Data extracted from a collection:
###

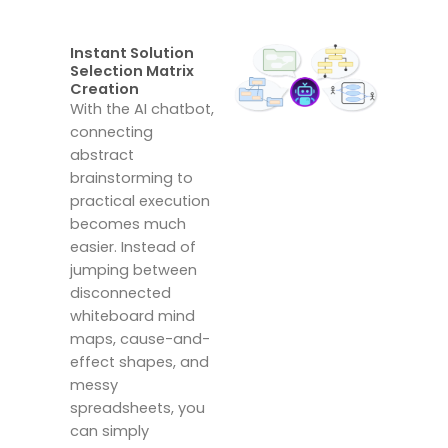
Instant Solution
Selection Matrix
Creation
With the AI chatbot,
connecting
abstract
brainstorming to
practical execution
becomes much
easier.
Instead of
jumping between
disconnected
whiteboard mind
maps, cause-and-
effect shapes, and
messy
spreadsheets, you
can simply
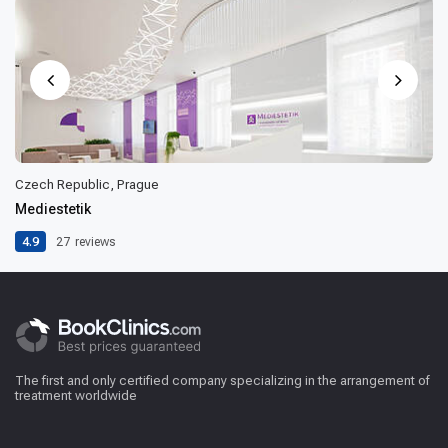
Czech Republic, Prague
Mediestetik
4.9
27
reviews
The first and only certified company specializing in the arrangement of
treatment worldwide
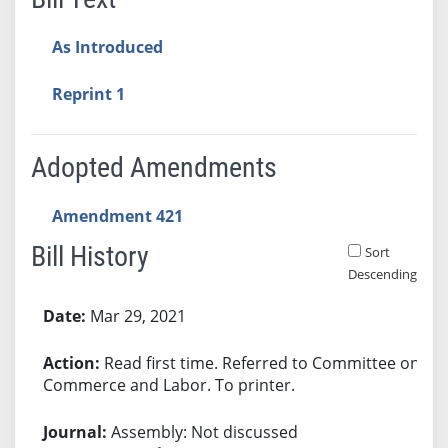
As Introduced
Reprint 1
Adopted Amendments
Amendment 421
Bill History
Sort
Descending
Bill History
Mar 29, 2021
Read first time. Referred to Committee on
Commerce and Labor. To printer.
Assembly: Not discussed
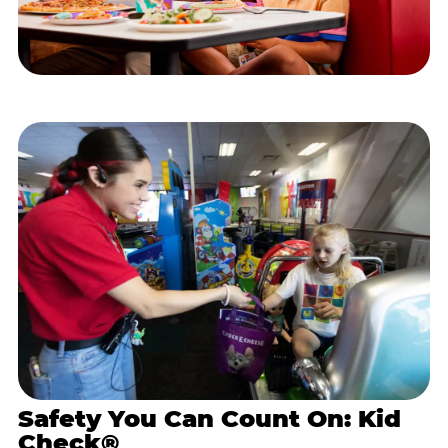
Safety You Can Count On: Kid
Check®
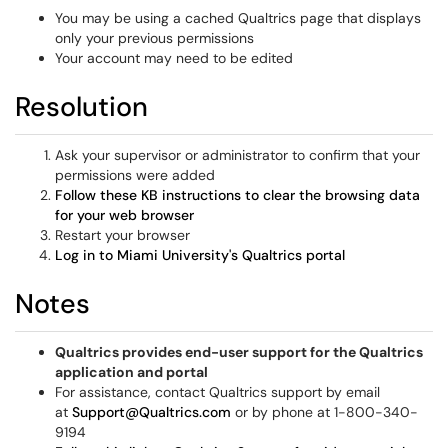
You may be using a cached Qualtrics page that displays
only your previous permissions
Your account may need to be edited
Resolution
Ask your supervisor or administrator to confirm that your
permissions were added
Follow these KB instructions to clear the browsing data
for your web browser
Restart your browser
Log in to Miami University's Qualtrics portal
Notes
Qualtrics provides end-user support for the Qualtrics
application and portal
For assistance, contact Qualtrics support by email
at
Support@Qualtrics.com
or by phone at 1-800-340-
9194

###

→ WORK REQUEST
Show all lines in the records above that hold "only".

→ EXERCISE RESULT
The first and only certified company specializing in the arrangement of
only your previous permissions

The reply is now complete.